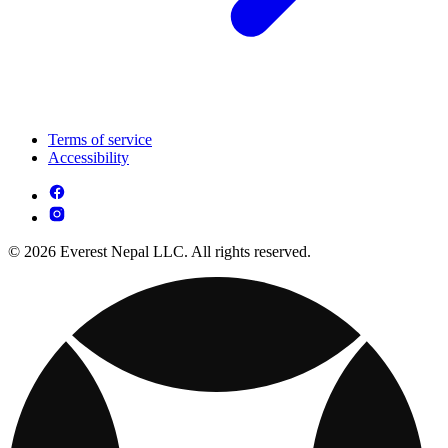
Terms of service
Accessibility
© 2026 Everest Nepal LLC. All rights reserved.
::::::::::
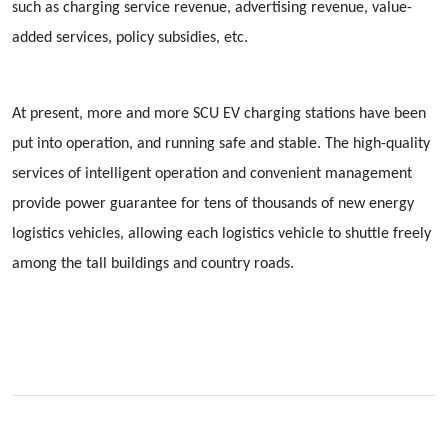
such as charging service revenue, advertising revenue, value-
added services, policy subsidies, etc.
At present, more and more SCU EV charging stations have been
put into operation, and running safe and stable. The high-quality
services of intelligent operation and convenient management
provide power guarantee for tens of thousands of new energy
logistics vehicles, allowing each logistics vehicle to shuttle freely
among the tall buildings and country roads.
::::::::::
* [Requirement]:
Within the material above, transcribe exactly the lines that run from the line holding "services of intelligent" through the line holding "among the tall buildings and country roads.".

* [Task result]:
services of intelligent operation and convenient management
provide power guarantee for tens of thousands of new energy
logistics vehicles, allowing each logistics vehicle to shuttle freely
among the tall buildings and country roads.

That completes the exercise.